First I gave Blue Iris a try which meant I needed a full Windows VM to run it
"And it worked—it did the job, recorded stuff, and was fairly okay at motion detection. However, it consumed a significant amount of CPU and drew a lot of electricity for no real reason. You didn't optimize it.
For me, with 4 4k Cameras + more 1080p cameras, it uses 1.5% to 3% when nobody is viewing the cameras. Of course, it will go up if somebody is viewing the cameras, as it will need to transcode to view it on the web. I wanted to try other alternatives as well on Linux, but I still preferred Blue Iris at the end.
You can find information on optimizing Blue Iris's CPU usage in this link: Optimizing Blue Iris's CPU Usage.
One thing to mention is that you're currently running detection on 2560x1920 but your reolink ext stream is going to be something like 896x672 so you're using cpu to scale that stream up to the higher resolution. You may find lower cpu usage by running detect at that streams specific resolution
One thing that Shinobi could do was integrate well with the detectors on cam, so if your cam had person/vehicle detection or line crossing etc you could use that. That worked well.

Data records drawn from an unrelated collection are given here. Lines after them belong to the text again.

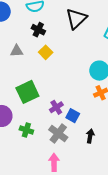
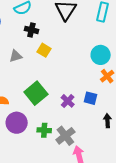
blue square: (73, 116) -> (91, 98), moved
gray cross: (58, 134) -> (65, 136), moved, turned 30

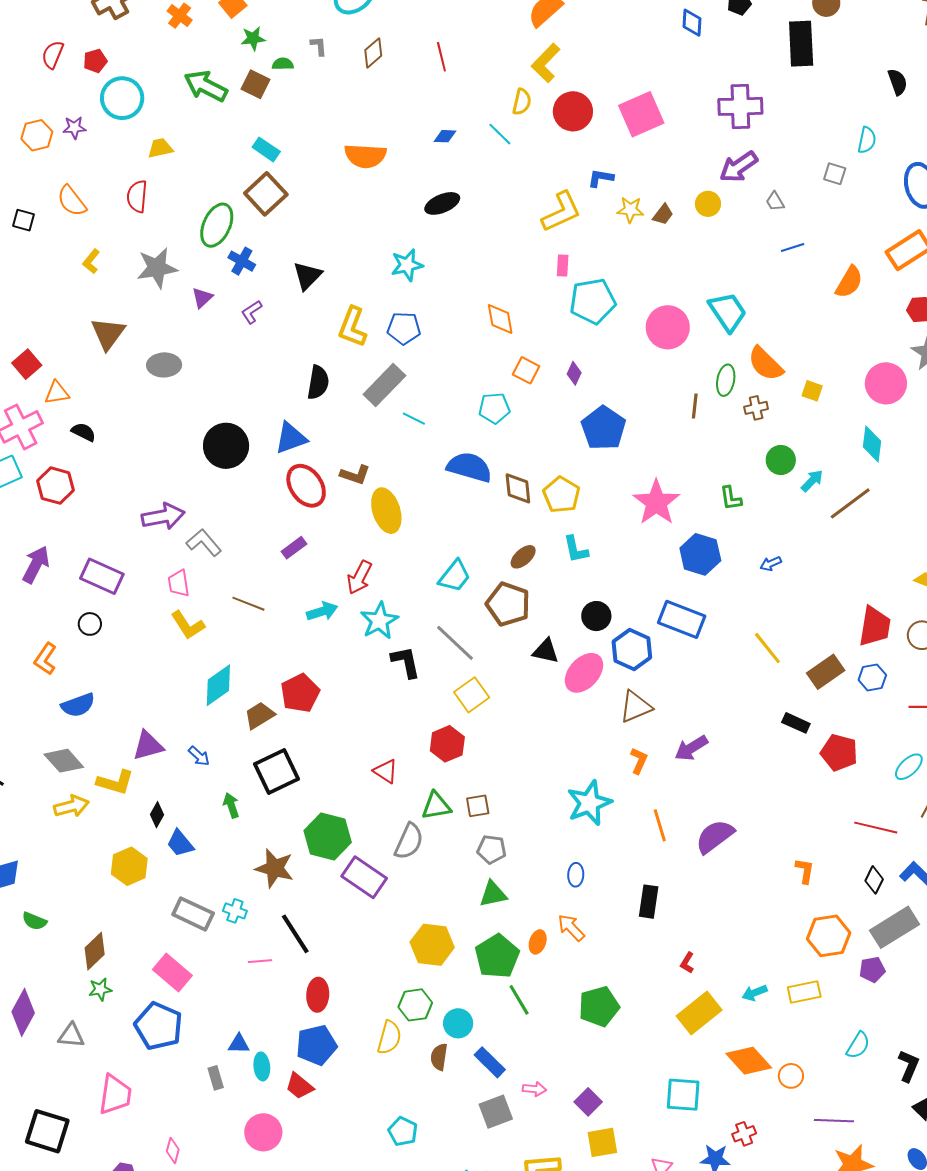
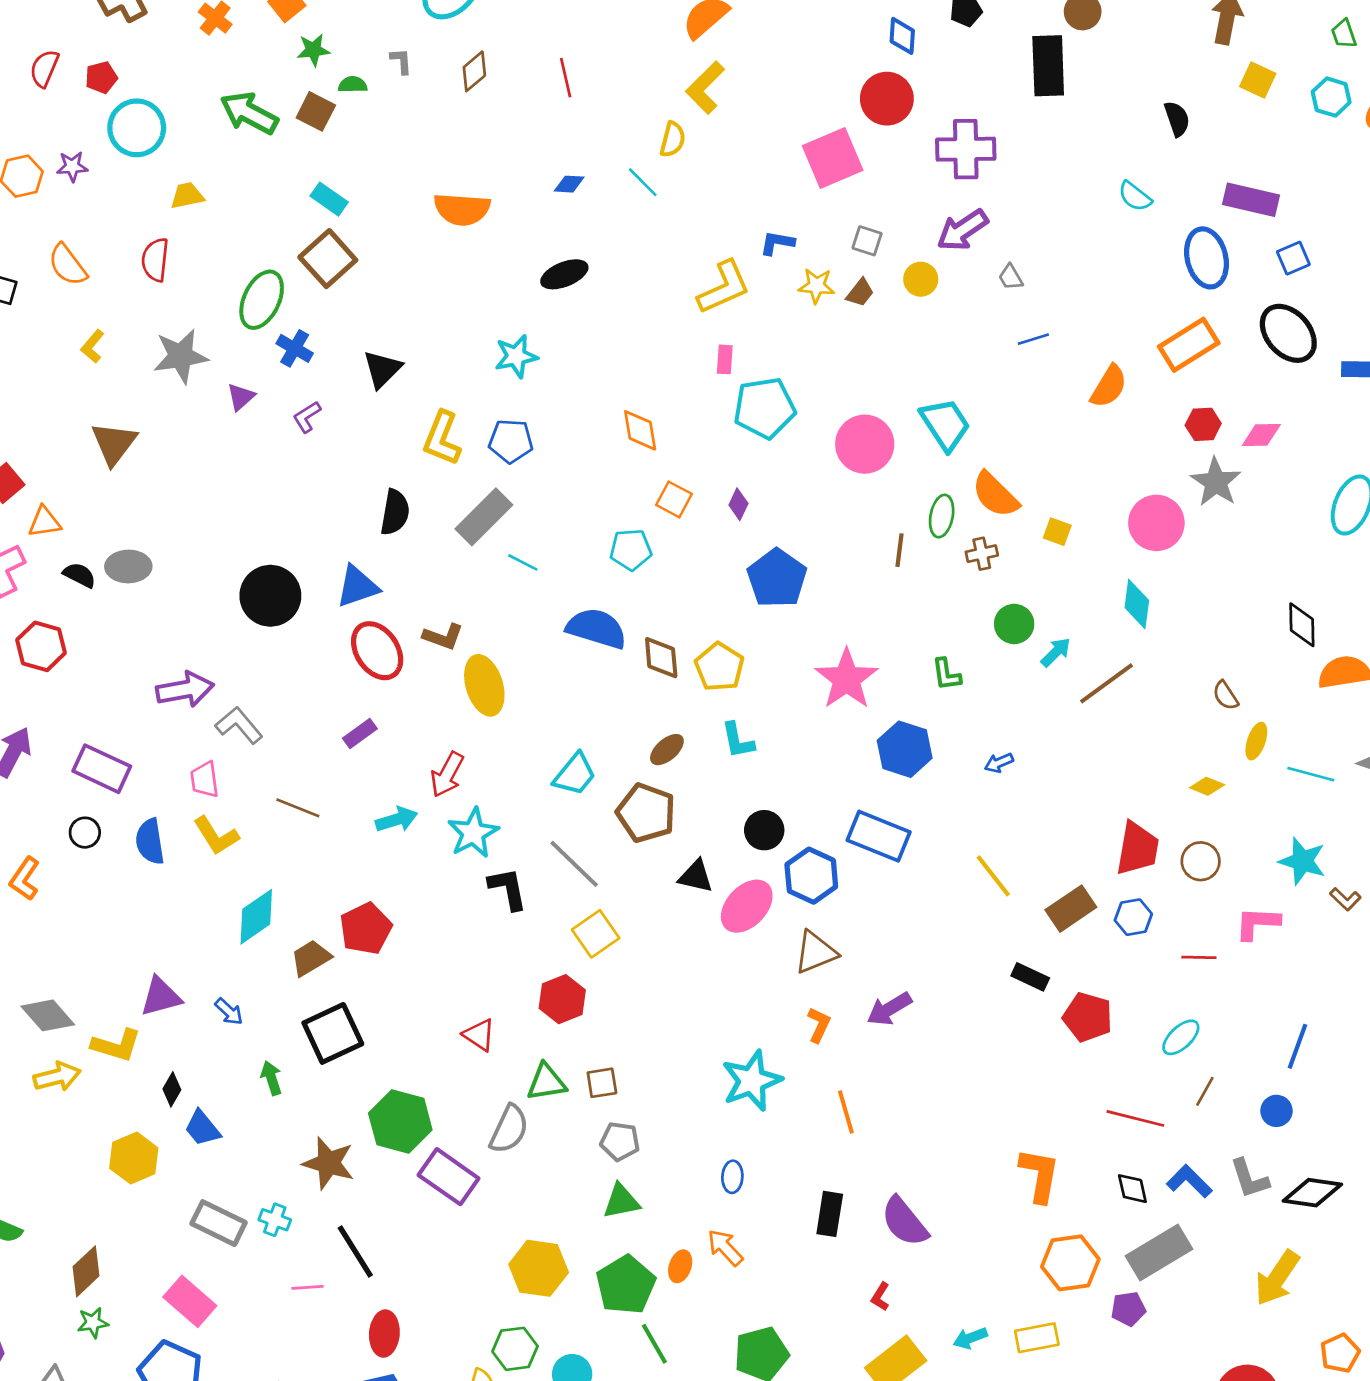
red circle: (573, 111) -> (887, 99), moved
cyan semicircle: (867, 140) -> (1135, 196), turned 116
gray square: (835, 174) -> (867, 241), moved
gray ellipse: (164, 365) -> (128, 566), moved
blue semicircle: (78, 705) -> (150, 841), moved, turned 100
purple semicircle: (715, 836) -> (905, 1222), moved, turned -93
orange L-shape: (805, 871) -> (1040, 1175), size x1.6
black diamond: (874, 880) -> (1132, 1189), turned -40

But I too went from Shinobi to Frigate and I love it. The integration with HA is very good.
Have been running my own NVR for decades, most of it with the motion project. Recently started switching things over to Frigate and I am impressed with it as well. The Corals are worth the money. I run two of them on my setup (6 to 8 1080 cams at any given time) and quite pleased with it.
The default models are great at detecting humans, but not so much cars/wildlife. I definitely plan to try and expand on that in the near future.